SLAM: That crossover Allen did to Jordan….

SM: Yeah, I know. He got me, too. I beat Allen before, when we played at our place [Minnesota] and then when we were in Philly he crossed me. I don’t like saying it, but I got…yo! But that’s just part of the game.

Like Jordan—he got crossed, and he was there, lying there—it was right in his face. Everybody’s seen him getting crossed up, but [Jordan] was like “Yeah, he really didn’t do nothing.” [Allen] really got him. But it’s embarrassing at this level, and nobody wants to get embarrassed at this level.

SLAM: As a kid, what NBA players did you idolize?

SM: Magic! Magic Johnson. I still idolize him, Magic Johnson; to this day even. And now, I’m more Isiah [Thomas]. But Isiah just ’cause of his mental toughness. He was just so mentally tough. I know what they mean now, when they say he was tough. Just playing hard and having guts. You can see what it’s really about. SLAM 21

SLAM: Did you always  know you were going to do this for a living, even as a little kid?
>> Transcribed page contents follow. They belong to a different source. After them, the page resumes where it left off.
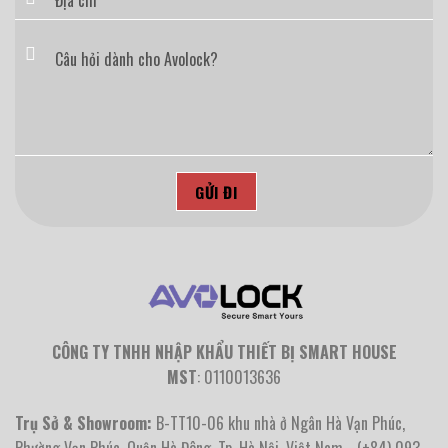
CÔNG TY TNHH NHẬP KHẨU THIẾT BỊ SMART HOUSE
MST
: 0110013636
Trụ Sở & Showroom:
B-TT10-06 khu nhà ở Ngân Hà Vạn Phúc,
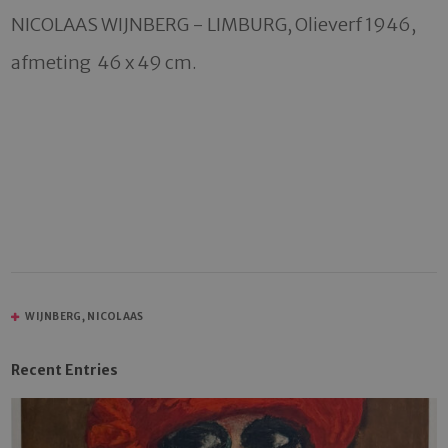
NICOLAAS WIJNBERG - LIMBURG, Olieverf 1946, 
afmeting  46 x 49 cm.

WIJNBERG, NICOLAAS
Recent Entries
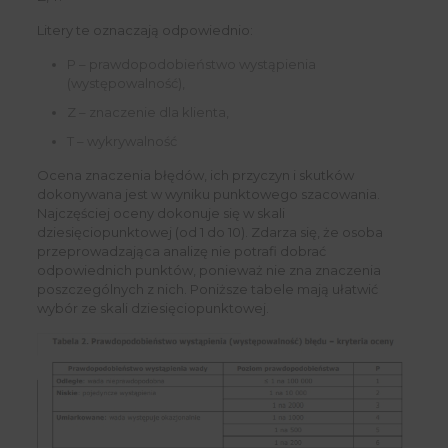
Litery te oznaczają odpowiednio:
P – prawdopodobieństwo wystąpienia
(występowalność),
Z – znaczenie dla klienta,
T – wykrywalność
Ocena znaczenia błędów, ich przyczyn i skutków
dokonywana jest w wyniku punktowego szacowania.
Najczęściej oceny dokonuje się w skali
dziesięciopunktowej (od 1 do 10). Zdarza się, że osoba
przeprowadzająca analizę nie potrafi dobrać
odpowiednich punktów, ponieważ nie zna znaczenia
poszczególnych z nich. Poniższe tabele mają ułatwić
wybór ze skali dziesięciopunktowej.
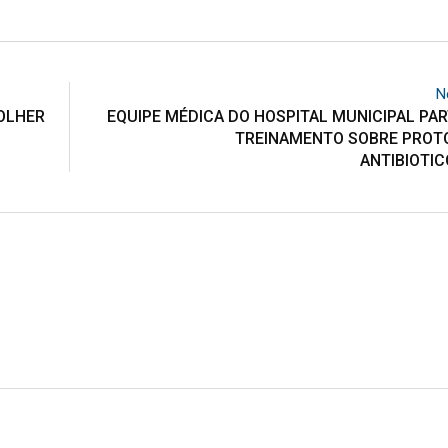
N
OLHER
EQUIPE MÉDICA DO HOSPITAL MUNICIPAL PAR
TREINAMENTO SOBRE PROT
ANTIBIOTI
SM: Yeah, my brother said [that] when I was a baby, he picked me up, and he told my brothers and my mother and my father that I was going to be great. My whole family is so close…we all just live vicariously through each other. He just told me, “You’re going to be great.” And as I was growing up, he used to always tell me, because I always wanted to listen. I always wanted to learn. I always wanted to be better. I always wanted to work on things I needed to work on.

SLAM: How has that affected you, growing up with ballers for brothers?

SM: It made me a stronger player and stronger person. You learn to forgive, to forget, to take blows, to give blows, to know when to give blows, to know when to play physical, to know when to talk and when not to talk, to know when to say something to a ref. You learn a lot of things playing the game in tournaments. With certain refs, you kind of get a feel for the refs at the beginning of the game: whether they’re gonna take any stuff or not. So you pretty much get a feeling by playing basketball so long. The game starts to be uncanny, natural to you.

SLAM: Which one of your brothers would you say is the best player?

SM: My brother JuJu [Donald Jr.]—that’s the guy. When everybody would say, “Stephon idolizes Kenny Anderson,” I liked Kenny Anderson [so] I just went along with it, but JuJu’s the guy who I thought was better than all the other guys. It was just that he didn’t have the breaks they had. They had a little more exposure, and his thing wasn’t as big, but my brother was just as good. And better than a lot of them. And a lot of them know. Even now, if I go and ask Grant Hill, he’ll say “’You’re brother’s real good, yo’.” That’s the guy I’ll pretty much look to, as far as being the best.

SLAM: What’s the best piece of advice another player has given you?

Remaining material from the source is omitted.